Agrediram o jovem Henrique expulsando-o da cidade chamando-o de comunista e aproveitador. Diziam que ele havia enriquecido à custa da população carente. Henrique tentou dialogar. Percebeu que a população estava servindo de massa de manobra por parte dos governos e dos fazendeiros. Sentiu que corria perigo de vida e que não seria mais possível controlar aquela situação. Abalado saiu da cidade escoltado por policiais e soldados enviados pelo governo. Foi abrigado atrás de escudos e levado para outra cidade onde seu paradeiro é desconhecido.

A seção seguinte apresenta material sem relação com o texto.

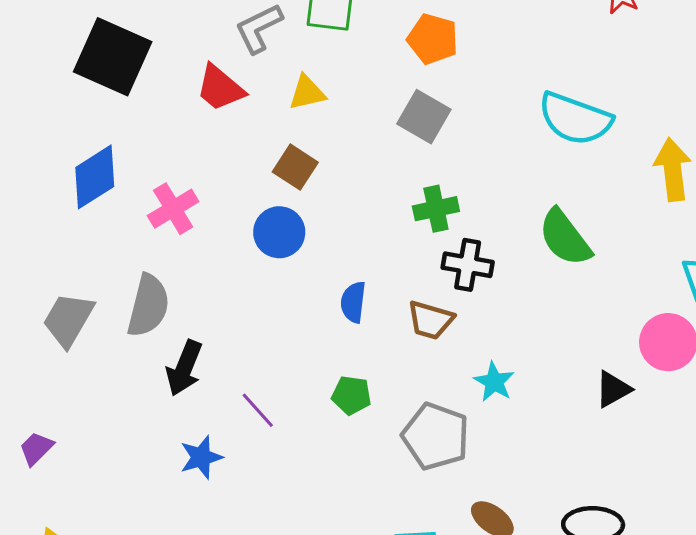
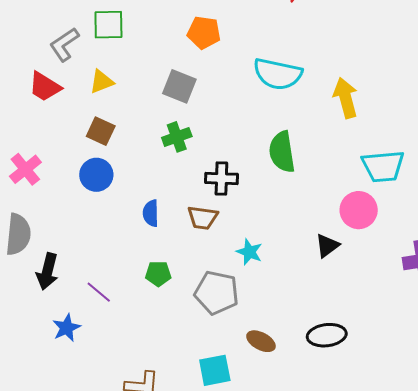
orange pentagon: (433, 39) -> (204, 33), moved
green cross: (436, 209) -> (177, 137), moved
green semicircle: (565, 238) -> (282, 152), turned 36

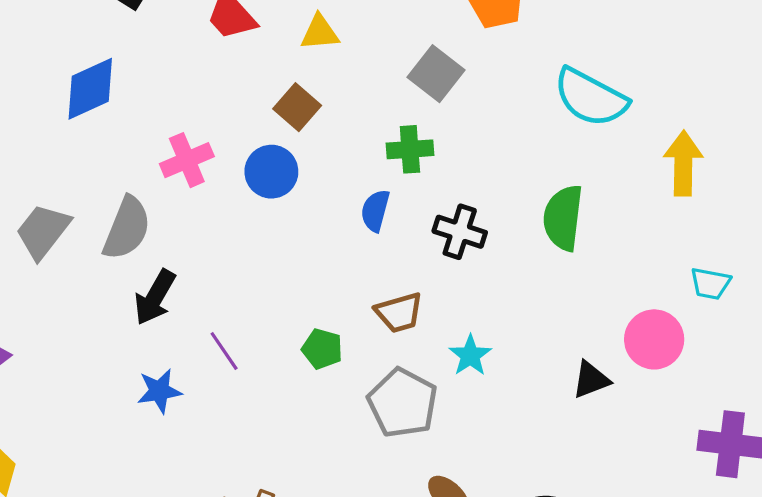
cyan trapezoid: (383, 166) -> (710, 284), size x0.6
pink cross: (25, 169) -> (187, 160), moved
blue semicircle: (151, 213) -> (375, 211), moved
brown trapezoid: (203, 218) -> (399, 313), moved, turned -40

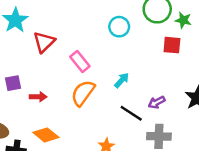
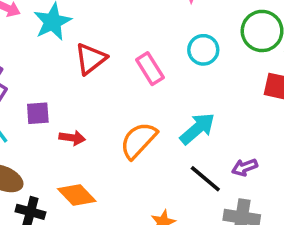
pink rectangle: (80, 62) -> (150, 69), moved
cyan arrow: (122, 80) -> (197, 129), size x1.5

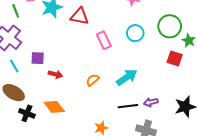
red triangle: (91, 59) -> (80, 16), moved, turned 42
orange semicircle: (138, 140) -> (93, 80), size x0.6
black line: (205, 179) -> (128, 106), turned -54

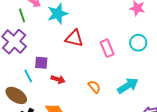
red triangle: (80, 16) -> (74, 38), moved
cyan line: (14, 66) -> (28, 76), moved
orange semicircle: (93, 80) -> (94, 87), turned 88

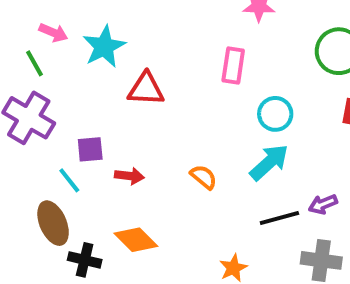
cyan circle: (138, 43) -> (275, 114), moved
pink rectangle: (107, 48) -> (233, 65), moved, turned 42
brown ellipse: (16, 95) -> (53, 223), turned 45

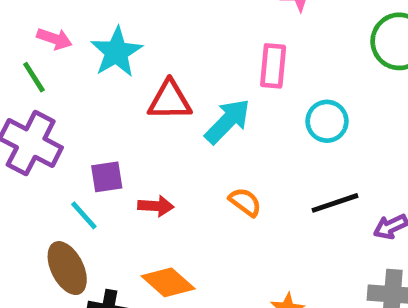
cyan arrow: (269, 162) -> (228, 121), moved
black line: (279, 218) -> (335, 203), moved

São Nicolau passa agora por muitas dificuldades, uma grande empresa têxtil de São Paulo aproveitando a crise resolveu comprar todos os ativos das micro-empresas têxteis, principalmente as máquinas, fechando todas as fábricas instaladas na cidade. A maioria dos moradores de melhor situação financeira deixou a cidade utilizando o pequeno capital para investir em novos negócios, contribuindo para aumentar o desemprego na cidade. Empregados com carteira assinada eram raros, e a maioria voltou a disputar uma vaga nas mesmas condições de antigamente para o corte da cana-de-açúcar.